Solving corruption and the drug problem were the trumpeted campaign promises of the President. He himself has admitted in public that he cannot deliver on these promises, but these continue to be part of his narrative when he regularly puffs off invectives in his late night shows. He has been projecting a strong and uncompromising stance whenever he rattles out the names of government employees kicked out from the service for corruption offenses and repeatedly warns everybody to stay clean — or else. Duterte has also encouraged the public to not be afraid and to come forward to report corrupt practices they encounter.

But in the case of the government’s biggest pandemic supplier now accused of overpricing and the DOH’s audit discrepancies where billions of Bayanihan funds have been spent, Mr. Duterte has taken the stance of a defender—and some might say even a protector—of what should instead be a serious cause for an independent and publicly transparent investigation. What is at stake here is the integrity of his administration.

The recent Senate hearings revealed the clear ties between President Duterte’s friend Michael Yang and his fraternity brother, lawyer Lloyd Christopher Lao, whom he appointed as head of the Procurement Service-Department of the Department of Budget Management (PS-DBM). Apparently, as PS-DBM head, Lao procured the allegedly overpriced PPEs from Yang’s Pharmally. Senators have pointed out this irregularity, questioning the legal basis of the DOH to transfer the funds and relegate the procurement of the PPEs to PS-DBM. Indeed, why did DOH, which has its own Bids and Awards Committee and which is supposed to be in the better position to determine the specifications and quality of the PPEs, relegate the procurement of these specialized items to another agency?

Further probes on Pharmally showed that it was a newly organized company (eight months) with only P625,000 capitalization. During a Senate hearing, Senator Frank Dilon pointed out that in April, Pharmally was awarded by the PS-DBM surgical mask orders priced in batches at P22.50, P27.72 and P22. These prices are substantially higher than awards given to other suppliers at the same time and of the same items priced at P13, P16 and P17.

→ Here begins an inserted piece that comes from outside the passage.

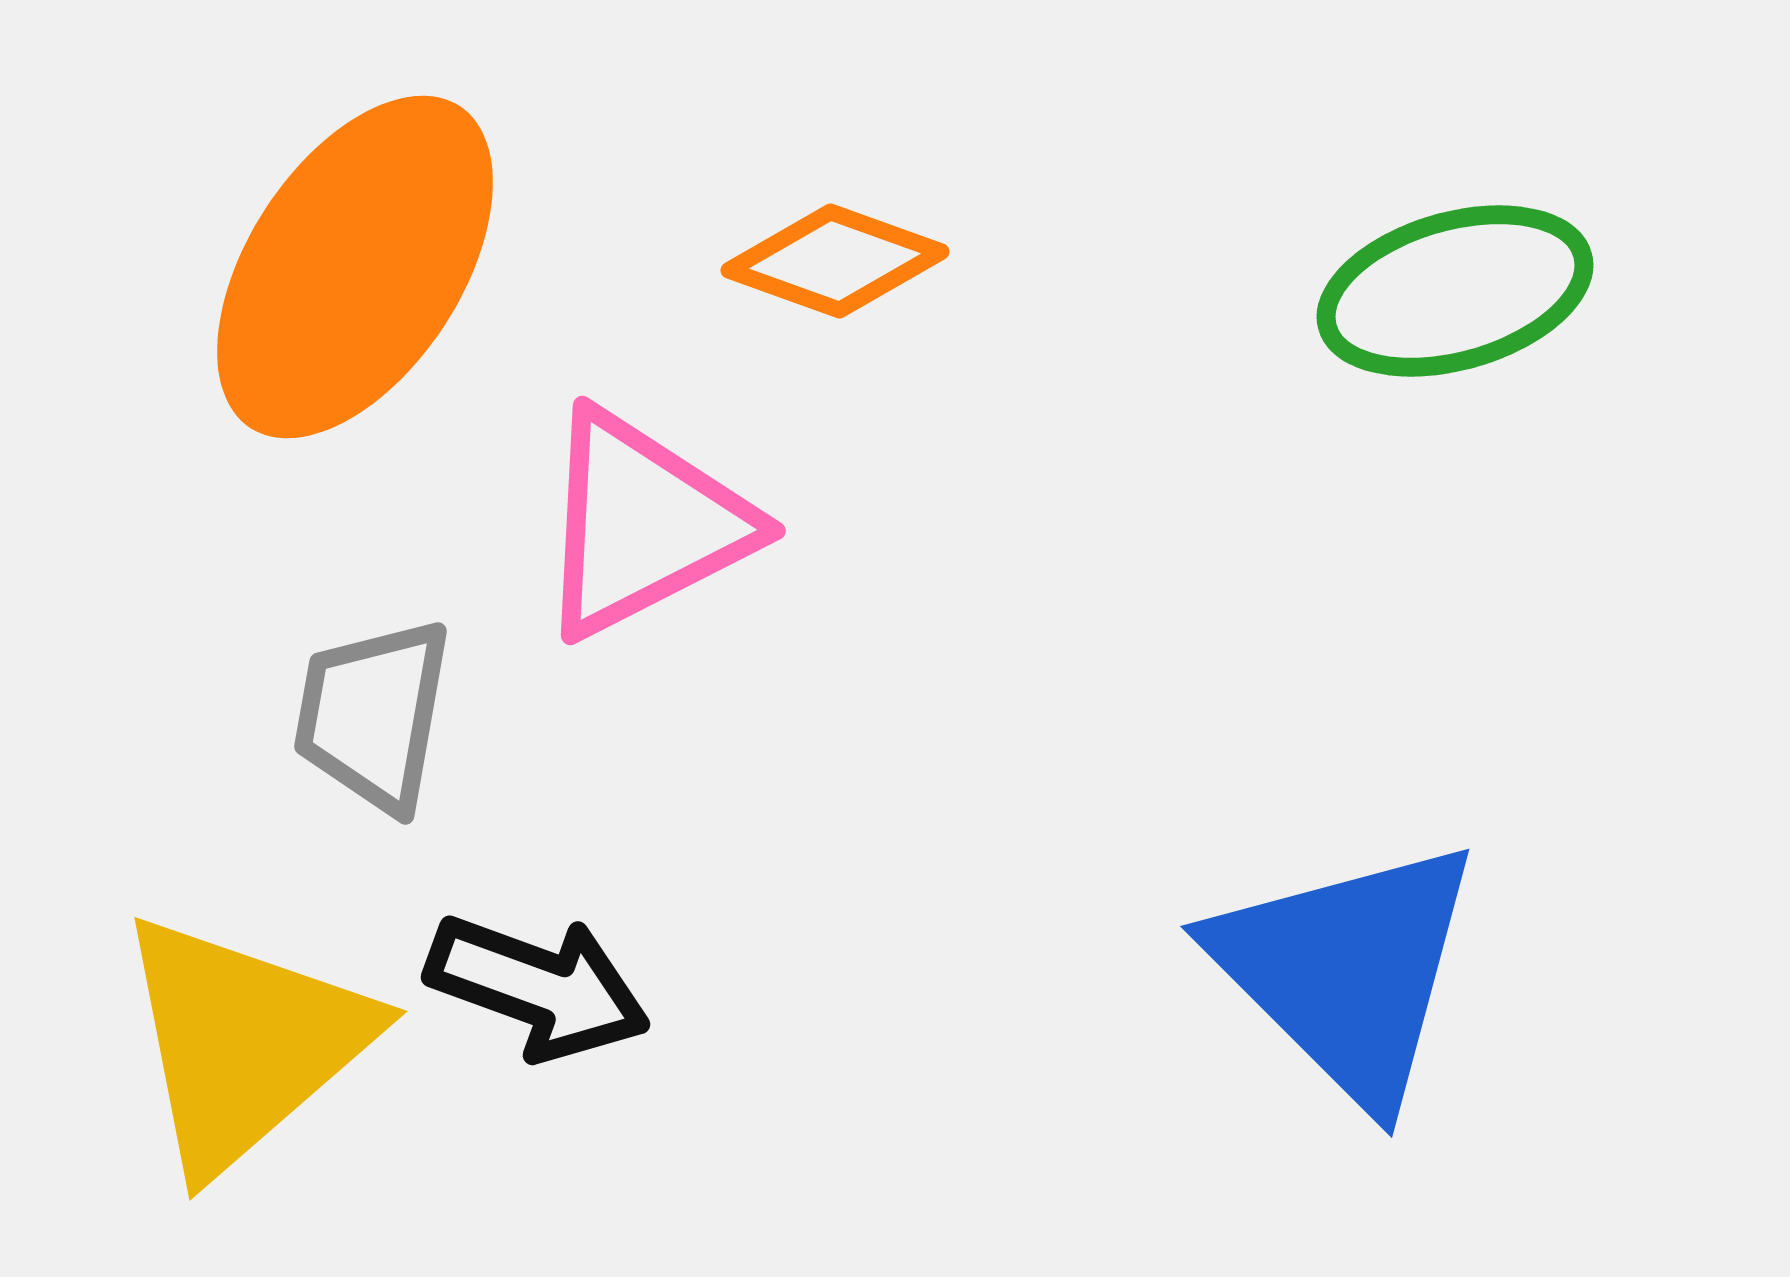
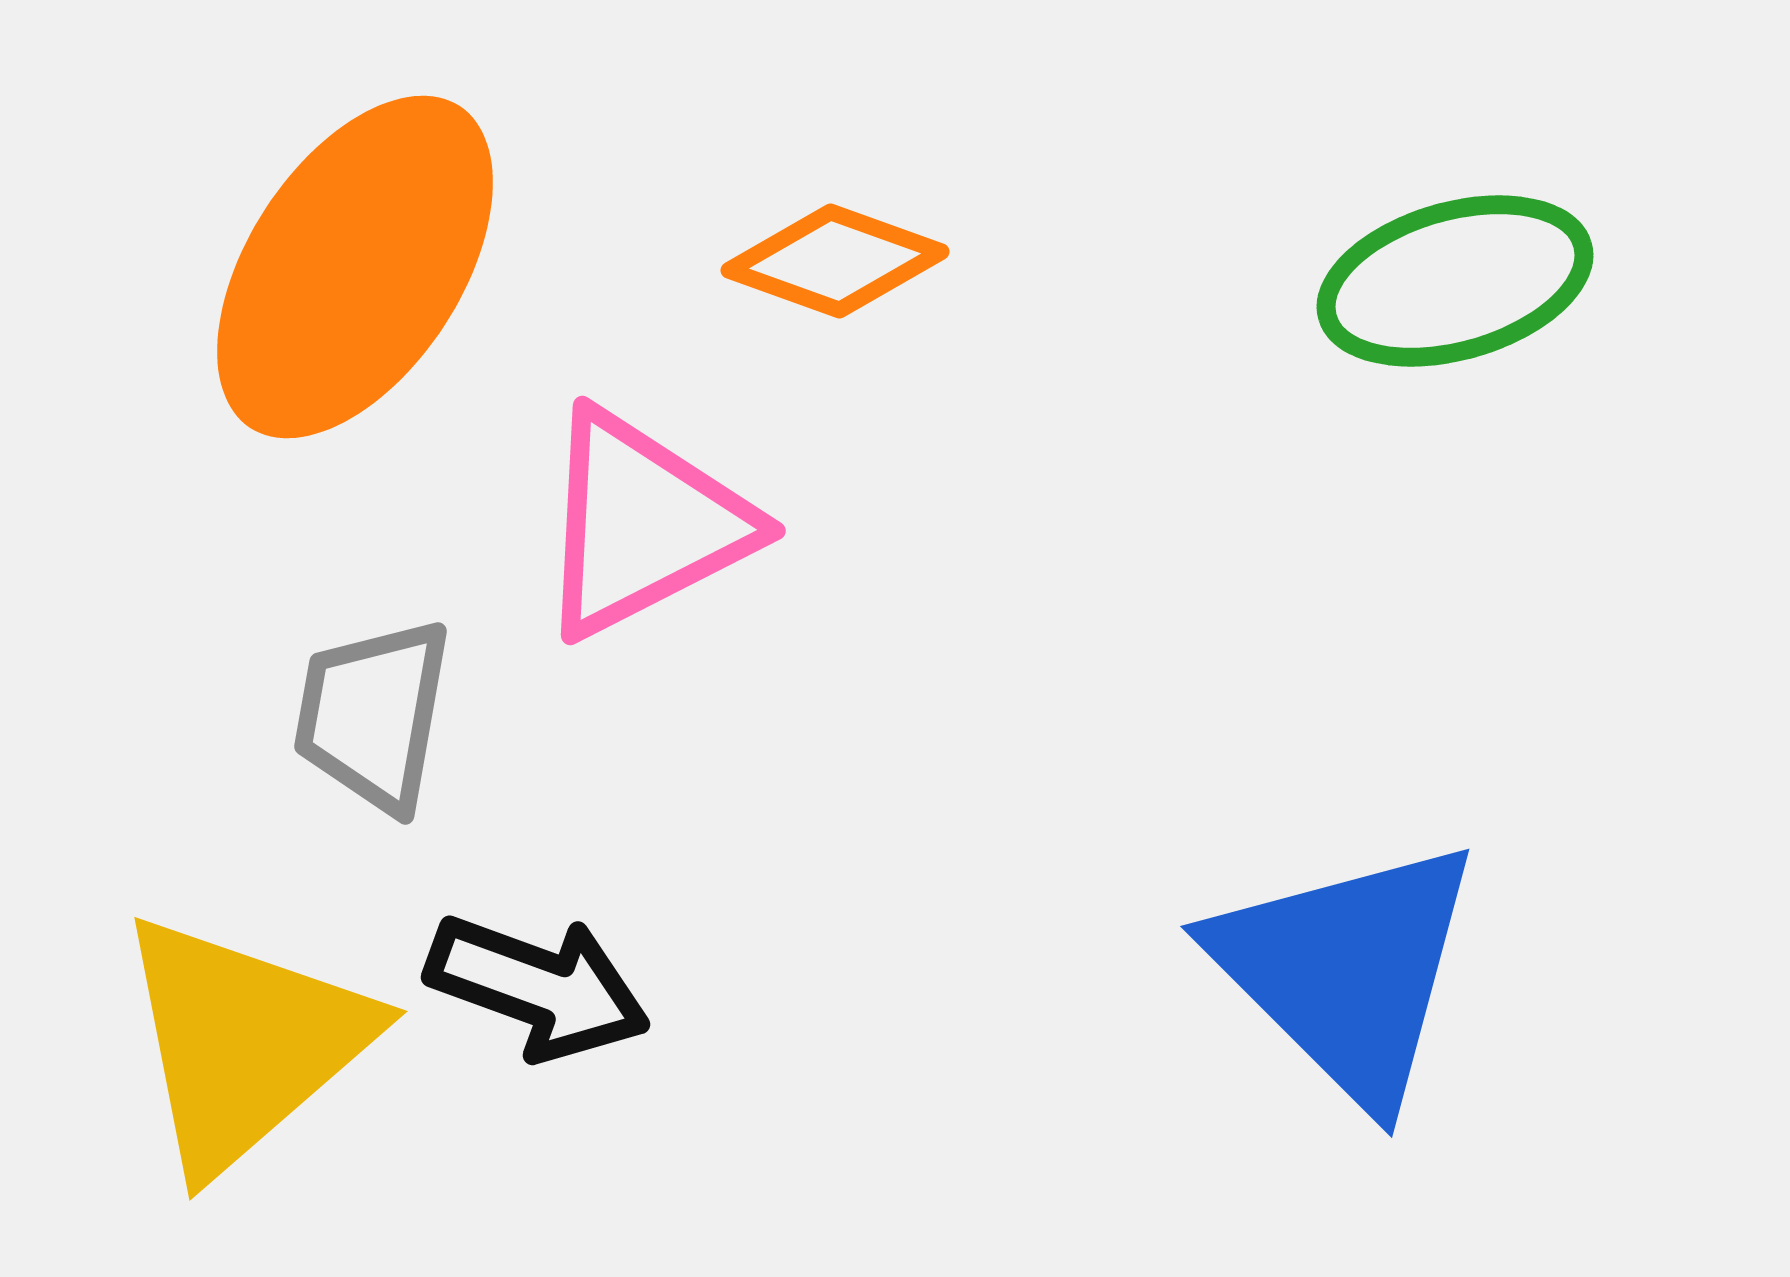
green ellipse: moved 10 px up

A more recent statement by Senator Risa Hontiveros revealed that the CEO of Pharmally and the Chairman of Pharmally International Holding Co. Ltd. are wanted for financial crimes in Taiwan.

So what we have here is an undercapitalized company, with no track record, in a false address, with officers that are fugitives hiding from Taiwan authorities, awarded an P8.7 billion supply deal involving two friends of the President.

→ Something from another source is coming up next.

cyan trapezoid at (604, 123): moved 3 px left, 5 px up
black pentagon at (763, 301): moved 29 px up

It’s basic to any entrepreneur. Reducing the procurement cost of supplies and services needed in operations is vital to the viability of the business and warrants due diligence to determine the credibility and ensure the quality and reliability of products and services. It’s unbelievable that this routine process of procurement was innocently overlooked or neglected because they were being rushed. This is unacceptable because it’s so easy to go online and make a few calls to check these things.

The response from the President has been consistent with their playbook: Crass language, counter-accusations, and incoherent loquaciousness. These may be entertaining to some, but I feel these will no longer fool the public or appease the growing antipathy as the country continues to suffer the daily hard realities of the pandemic and a depressed economy. Only a credible investigation will settle this corruption issue that is a painful betrayal of public trust.

The arrogance, impunity, and greed to commit this plunder against the people is unthinkable to us ordinary citizens working hard to make a decent living for our families. The insatiably corrupt who are backed by the powers-that-be feel they can get away with it. We have to prove them wrong.